Sein Timing ist gewohnt dicht: Wie ein Maschinengewehr knattert er seine Pointen ins Publikum, das er mit einem Schwung mitreißt, der einen nicht zum Nachdenken kommen lässt. Denn würde man so manchen Gag hinterfragen, könnte man sich wahrscheinlich nicht derart köstlich amüsieren. Doch der Saal tobt und selbst der distinguierte, ältere Herr zwei Reihen vor einem schüttelt sich vor Lachen, als Appelt ein Liebeslied ans eigene Geschlechtsteil anstimmt oder vom postkoitalen Verhalten eines Lakens gegenüber der hoffentlich befriedigten Gattin erzählt.

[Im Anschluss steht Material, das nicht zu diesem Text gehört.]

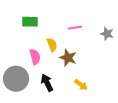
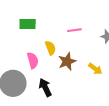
brown star: (68, 58) -> (67, 61), turned 30
yellow arrow: (81, 85) -> (95, 69), moved

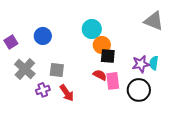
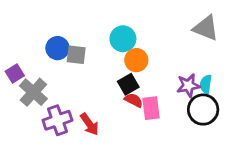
purple square: (11, 42) -> (15, 73), moved
black square: (108, 56) -> (128, 84), moved, turned -35
gray square: (57, 70) -> (76, 55), moved
purple cross: (43, 90) -> (57, 120), size x1.5
black circle: (139, 90) -> (203, 110), moved

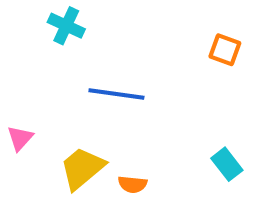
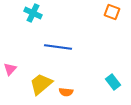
orange square: (225, 50) -> (112, 12), moved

Ganz grob geht es darum, dass sich der Mann gegenüber der Frau nur als Dienstleister behaupten kann – im Bett sowieso, aber auch im Alltag. Er gibt Recht, bekennt sich zu jedweder Schuld, hört zu und versteht. Nur so könne jenes testosterongesteuerte Wesen in den Genuss körperlicher Liebe kommen. Wunderbar skurril und übertrieben karikiert er den Mann an sich, der durchaus an den Verwandten aus dem Neandertal erinnert. Wie über Stromschnellen seines Redeflusses schlittert Appelt mit aktuellen Aperçus durch den Abend, wundert sich über superdünne Models im reichen Deutschland und empfiehlt, diese nach Afrika zu verschiffen: „Damit die Schleuser keine Leerfahrt haben.“

Immer wieder taucht Angela Merkel auf, denn der Künstler ist noch immer ein begnadeter Parodist. Sein Udo Lindenberg ist ebenso authentisch wie Til Schweigers Nuscheln (beim Sex mit der Kanzlerin). Ingo Appelt kennt eben keine Schamgrenze, die diabolische Lust am dreisten Tabubruch ist sein Erfolgsrezept. Wer sich darüber echauffiert, sollte seinen Abend woanders verbringen. Nicht umsonst erinnern seine Zoten an den Werbeslogan für ein scharfes Hustenbonbon: Sind sie zu stark, bist Du zu schwach.